By Anand Parthasarathy
October 2, 2022: Imagine you are a tech professional and have been working from home for the last 2 years and more. Your employer invites you to start coming back to work, but you are not very keen to restart that twice-daily commute at rush hour.
Then you are informed about some changes that have been made in your work place during the 20 months or so when it was almost empty, allowing management to put in some innovations:
- There is a new cloud based smart parking solution you can access on your mobile phone: if you plan on going to work on a particular day, you can check if there is a vacant parking spot available inside the campus. If yes, you can book it. If the parking bays are full you are encouraged to come on another day.
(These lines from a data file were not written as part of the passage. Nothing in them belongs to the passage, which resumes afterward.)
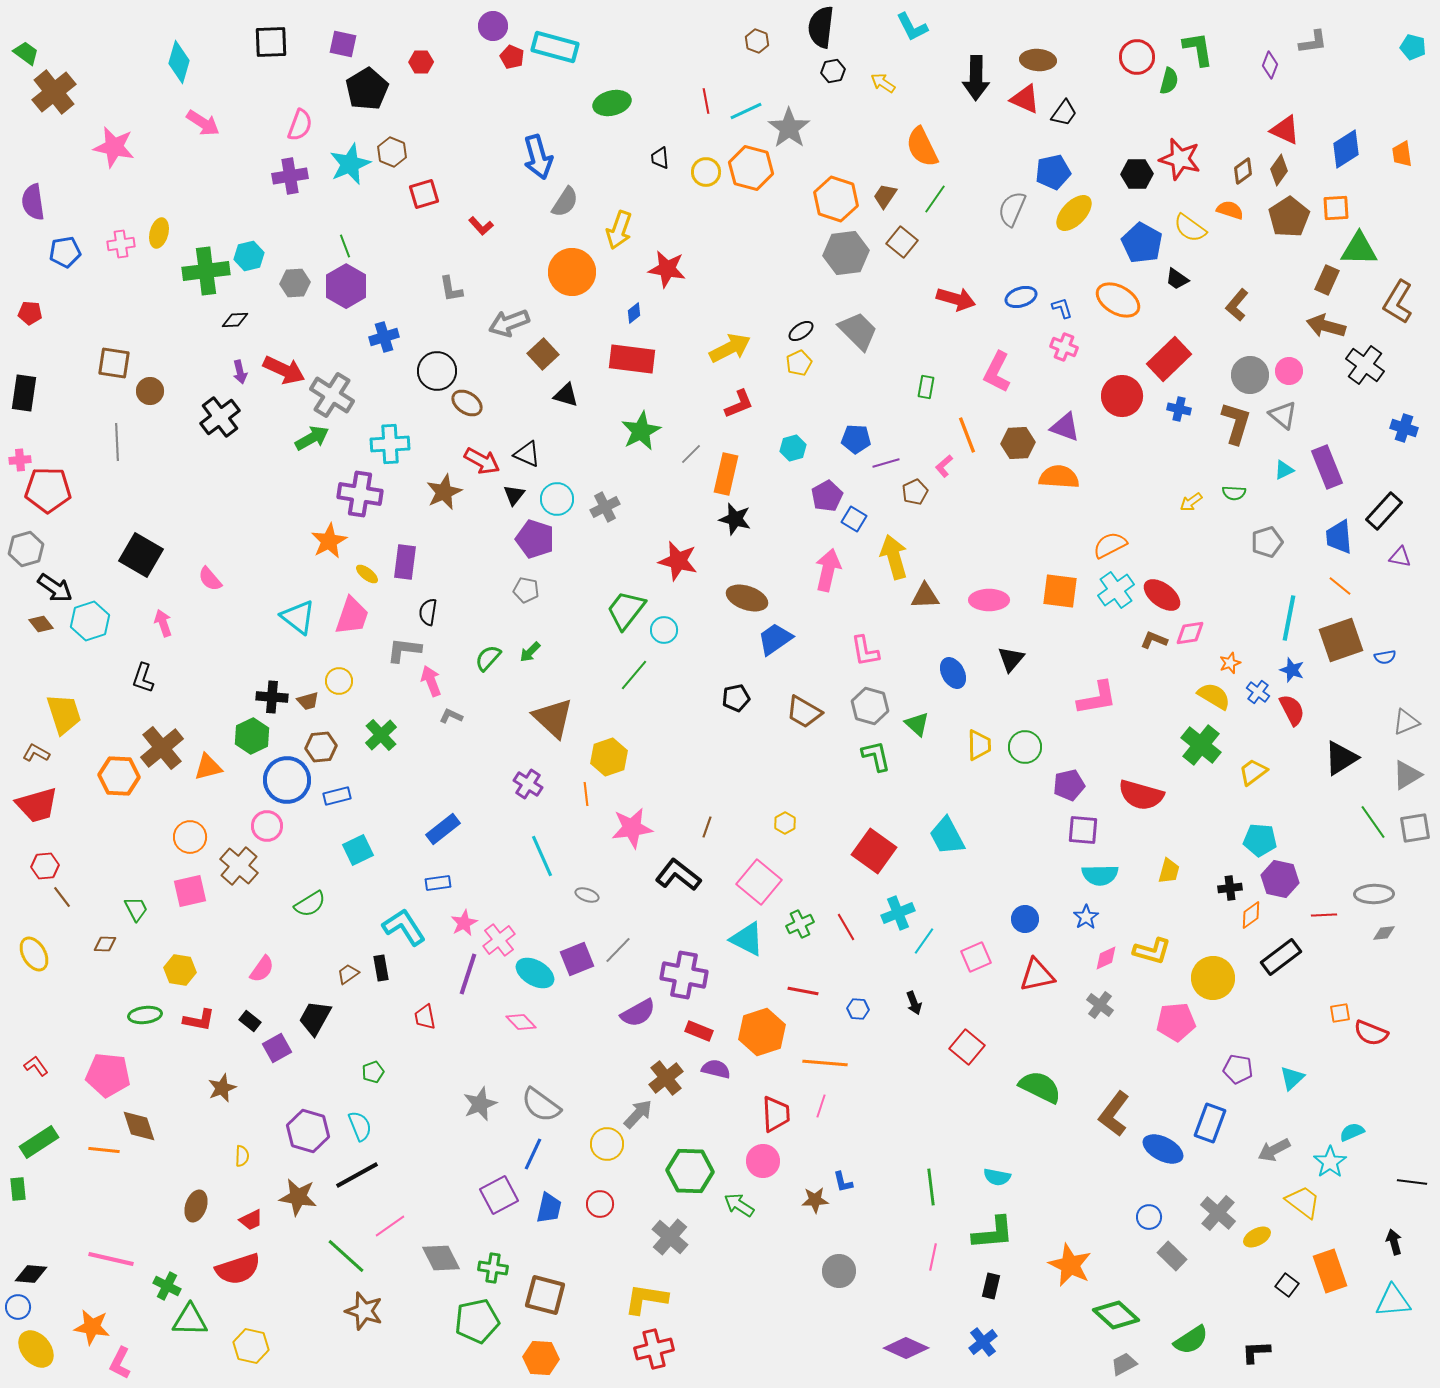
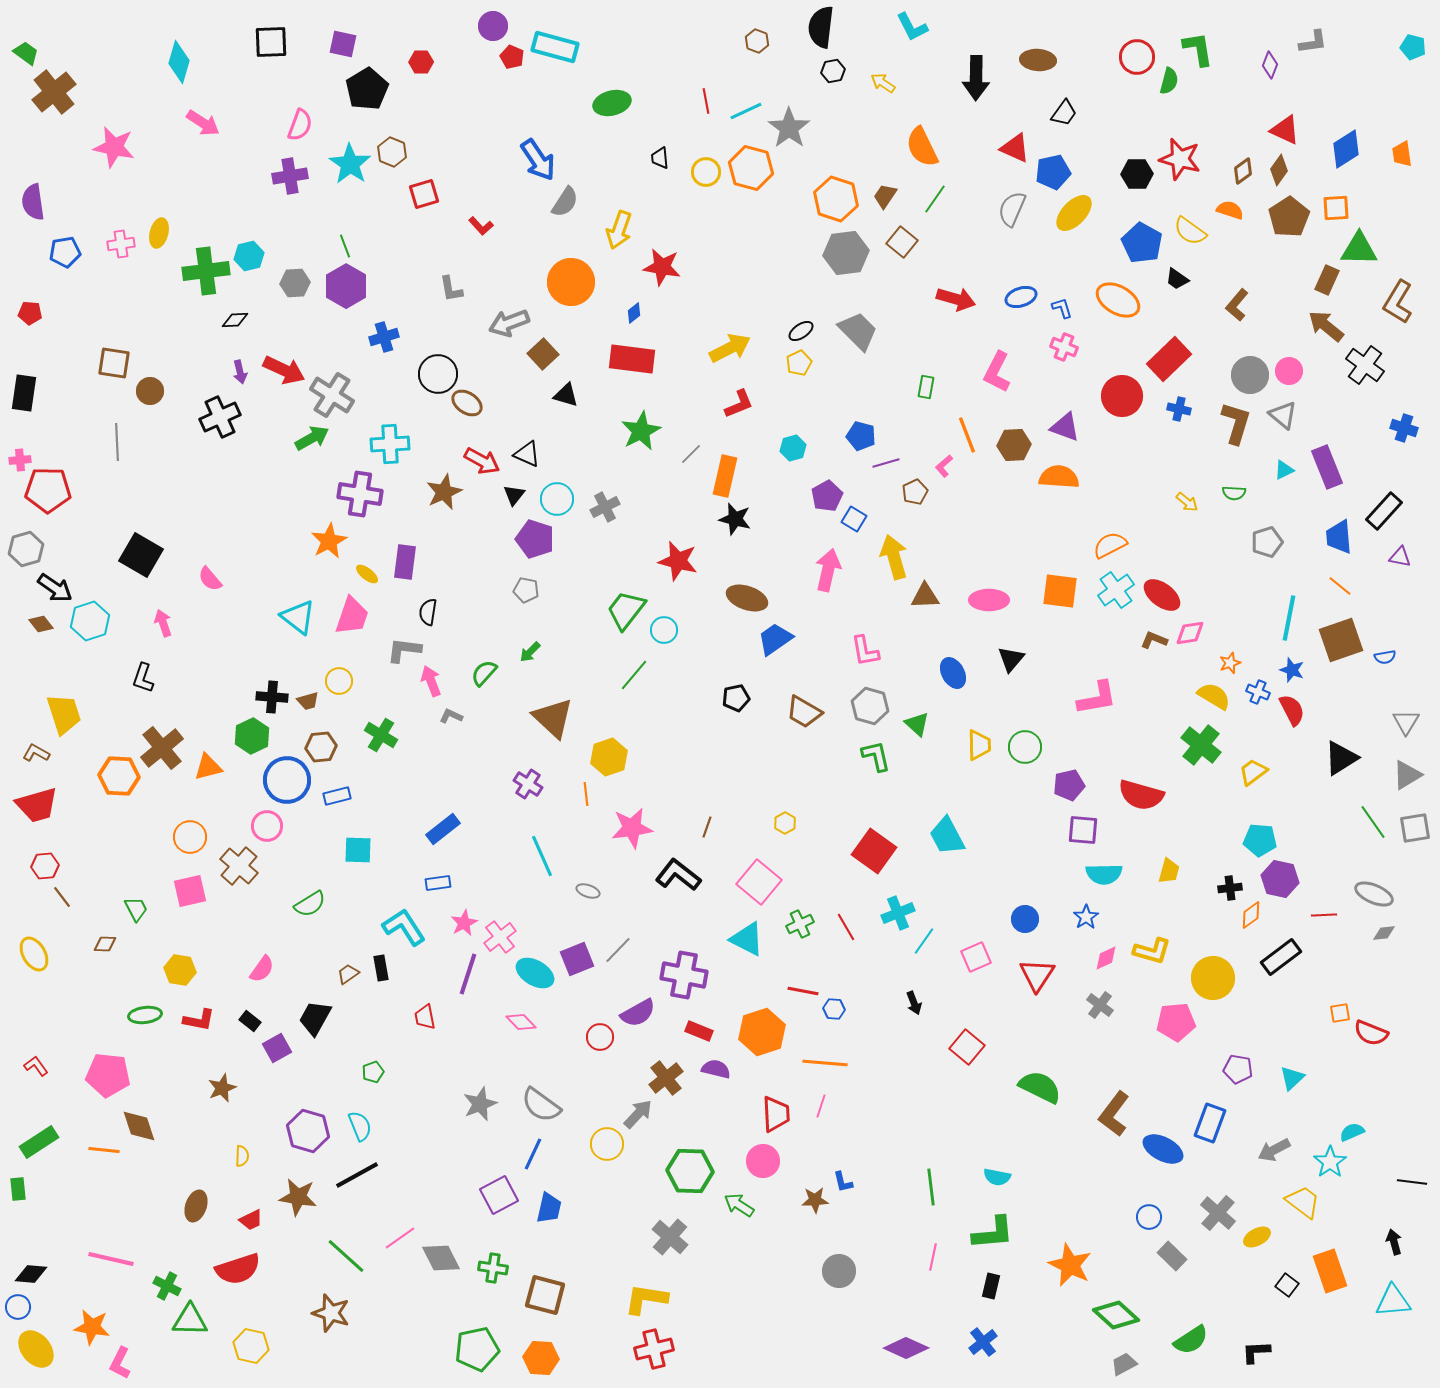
red triangle at (1025, 99): moved 10 px left, 49 px down
blue arrow at (538, 157): moved 3 px down; rotated 18 degrees counterclockwise
cyan star at (350, 164): rotated 15 degrees counterclockwise
yellow semicircle at (1190, 228): moved 3 px down
red star at (667, 269): moved 5 px left, 2 px up
orange circle at (572, 272): moved 1 px left, 10 px down
brown arrow at (1326, 326): rotated 24 degrees clockwise
black circle at (437, 371): moved 1 px right, 3 px down
black cross at (220, 417): rotated 12 degrees clockwise
blue pentagon at (856, 439): moved 5 px right, 3 px up; rotated 12 degrees clockwise
brown hexagon at (1018, 443): moved 4 px left, 2 px down
orange rectangle at (726, 474): moved 1 px left, 2 px down
yellow arrow at (1191, 502): moved 4 px left; rotated 105 degrees counterclockwise
green semicircle at (488, 658): moved 4 px left, 15 px down
blue cross at (1258, 692): rotated 15 degrees counterclockwise
gray triangle at (1406, 722): rotated 36 degrees counterclockwise
green cross at (381, 735): rotated 16 degrees counterclockwise
cyan square at (358, 850): rotated 28 degrees clockwise
cyan semicircle at (1100, 875): moved 4 px right, 1 px up
gray ellipse at (1374, 894): rotated 24 degrees clockwise
gray ellipse at (587, 895): moved 1 px right, 4 px up
pink cross at (499, 940): moved 1 px right, 3 px up
red triangle at (1037, 975): rotated 45 degrees counterclockwise
blue hexagon at (858, 1009): moved 24 px left
red circle at (600, 1204): moved 167 px up
pink line at (390, 1226): moved 10 px right, 12 px down
brown star at (364, 1311): moved 33 px left, 2 px down
green pentagon at (477, 1321): moved 28 px down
- Next, you check to see if a work space would be free for the 6 hours or so you expect to be working. Your employer now provides work spaces for just 70 % of the staff at any given time. You can see a real time map of the Agile Workspace -- with 3200 seats bookable. Like booking seats in a multiplex, you can select the exact seat of your choice -- away from the exit, close to a window or whatever works for you. If you want to save a trip to your gym, you can even choose to work at one of a dozen ‘cardio’ treadmills or exercise cycling machines with fixtures to strap on your laptop: work as you workout!
- Once you have reached your office and used your phone to locate your parking spot, you park your car or bike and if your selected seat is some distance away, you hitch a ride in the electric buggy that is constantly shuttling around the campus.
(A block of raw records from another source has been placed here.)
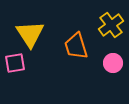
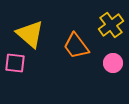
yellow triangle: rotated 16 degrees counterclockwise
orange trapezoid: rotated 20 degrees counterclockwise
pink square: rotated 15 degrees clockwise
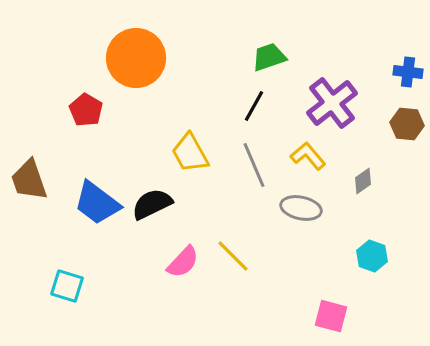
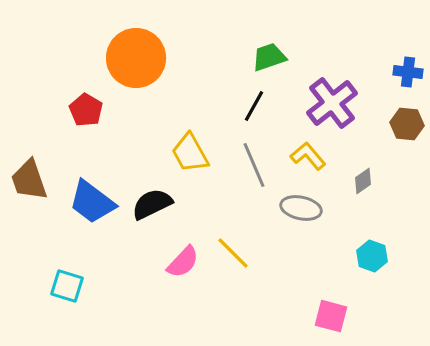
blue trapezoid: moved 5 px left, 1 px up
yellow line: moved 3 px up
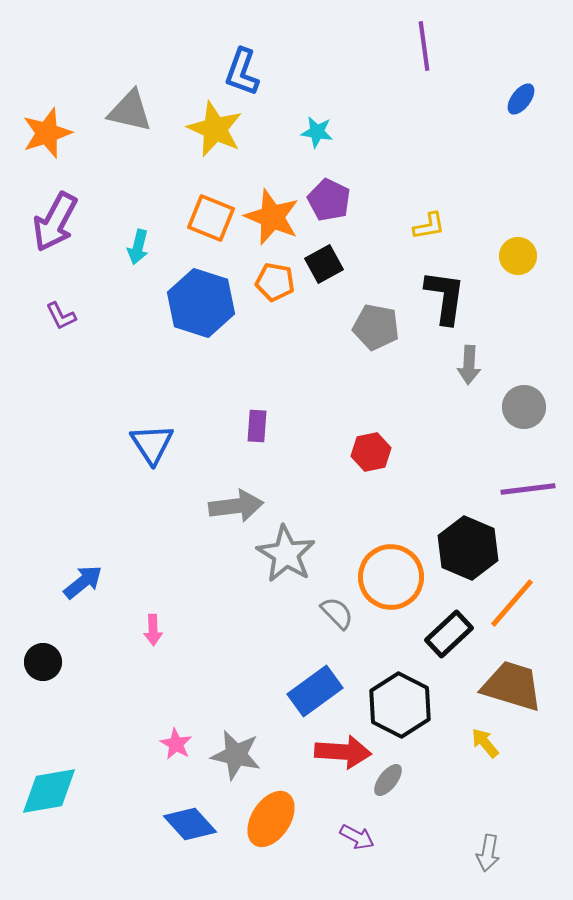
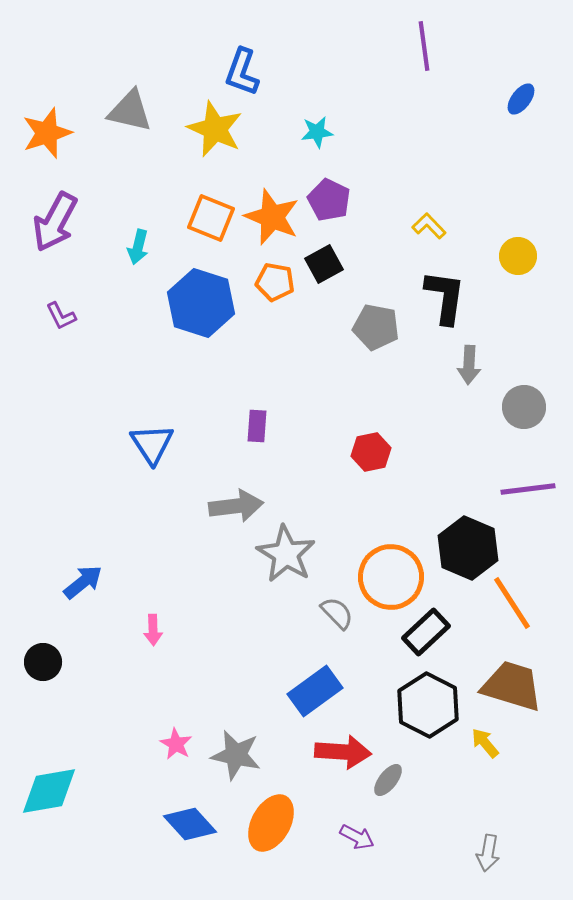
cyan star at (317, 132): rotated 16 degrees counterclockwise
yellow L-shape at (429, 226): rotated 124 degrees counterclockwise
orange line at (512, 603): rotated 74 degrees counterclockwise
black rectangle at (449, 634): moved 23 px left, 2 px up
black hexagon at (400, 705): moved 28 px right
orange ellipse at (271, 819): moved 4 px down; rotated 4 degrees counterclockwise
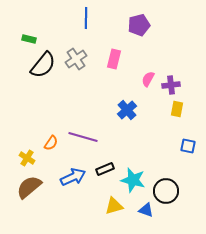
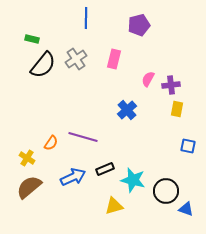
green rectangle: moved 3 px right
blue triangle: moved 40 px right, 1 px up
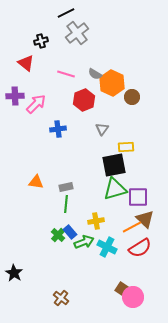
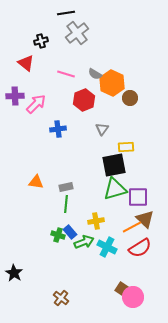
black line: rotated 18 degrees clockwise
brown circle: moved 2 px left, 1 px down
green cross: rotated 24 degrees counterclockwise
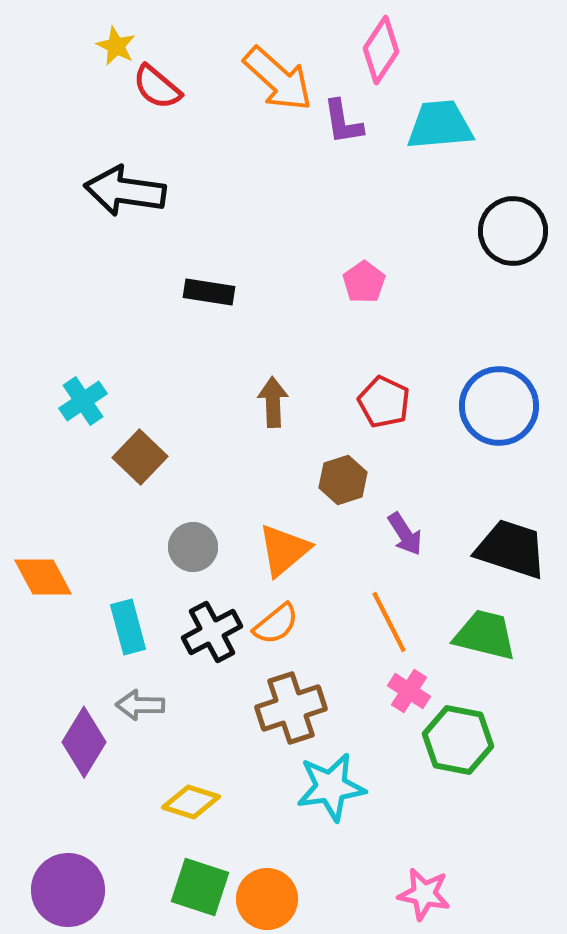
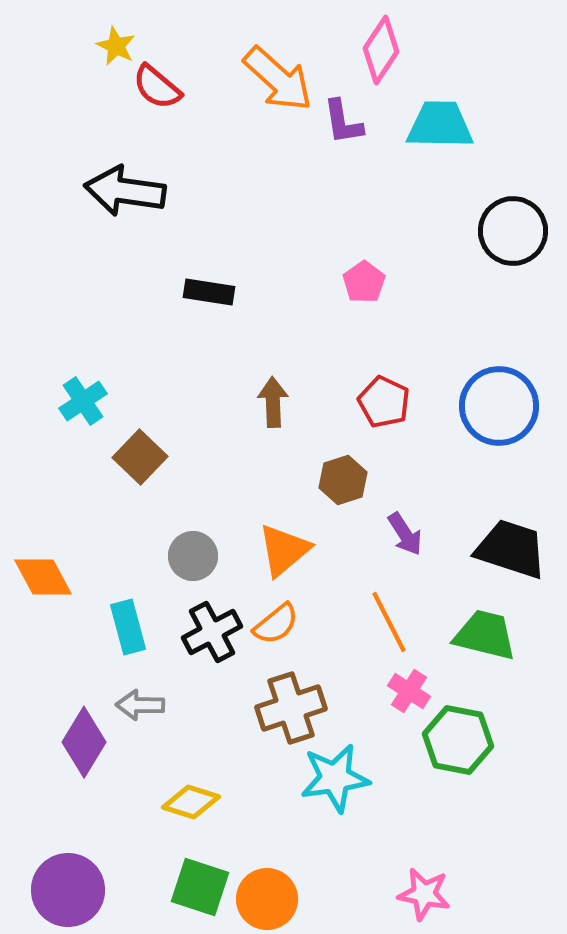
cyan trapezoid: rotated 6 degrees clockwise
gray circle: moved 9 px down
cyan star: moved 4 px right, 9 px up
- Having reached your seat (grabbing a cup of complementary coffee en route from the conveniently placed dispenser), you then proceed to adjust the temperature to your exact liking. Yes, the hall which seats some 500 others like you, is centrally air conditioned, but clever engineers in your plant have added a network of water pipes to the gas cooling system. This allows you to adjust the temperature right above you to your taste. Goodbye to the days when some always found the temperature in a workspace too cold while others found it too warm -- but had to lump it.
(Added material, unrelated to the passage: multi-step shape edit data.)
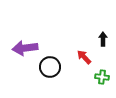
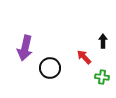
black arrow: moved 2 px down
purple arrow: rotated 70 degrees counterclockwise
black circle: moved 1 px down
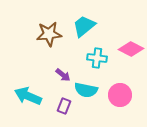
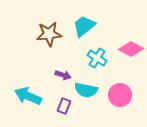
cyan cross: rotated 24 degrees clockwise
purple arrow: rotated 21 degrees counterclockwise
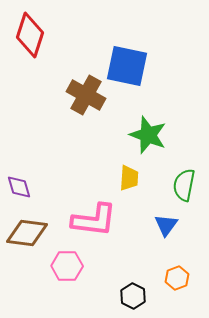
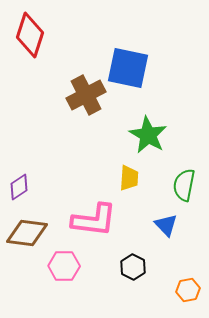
blue square: moved 1 px right, 2 px down
brown cross: rotated 33 degrees clockwise
green star: rotated 9 degrees clockwise
purple diamond: rotated 72 degrees clockwise
blue triangle: rotated 20 degrees counterclockwise
pink hexagon: moved 3 px left
orange hexagon: moved 11 px right, 12 px down; rotated 10 degrees clockwise
black hexagon: moved 29 px up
- Final adjustment: the ambient lighting in the hall is fixed at 100 lux. But if your work demands better illumination, you have individual controls that allow you to turn on a desk lamp and adjust it up to 250 lux.
All set, let’s get to work then! And who wouldn’t? It makes the switch back to office something to look forward to because, the changes since you were last year in 2020, mean one thing: YOU’re in control now.
The scenario described here is real. It’s all happening exactly as detailed, at the new 3300 square metre campus called Spark.NXT created at the Adugodi, Bengaluru campus of Robert Bosch, the Germany-headquartered global automotive, power tools and braking system specialists.It was inaugurated by Prime Minister Modi on June 30 this year, to mark 100 years of Bosch operations and manufacturing in India.
In his video taped message he said he was confident “This campus will take the lead in developing futuristic solutions for India – and the world …It was (already) an example of German engineering and Indian energy.”
Three months is a fair period for a new system to complete its proving phase – which I why just shy of 90 days after it was opened, this correspondent was enabled to check out the multiple solutions from smart parking, agile work spaces and air quality monitoring and control to visitor management and security/surveillance which go to make Spark.NXT, one of the smartest office spaces in India today – and one where 85 percent of its campus is powered by green, renewable energy.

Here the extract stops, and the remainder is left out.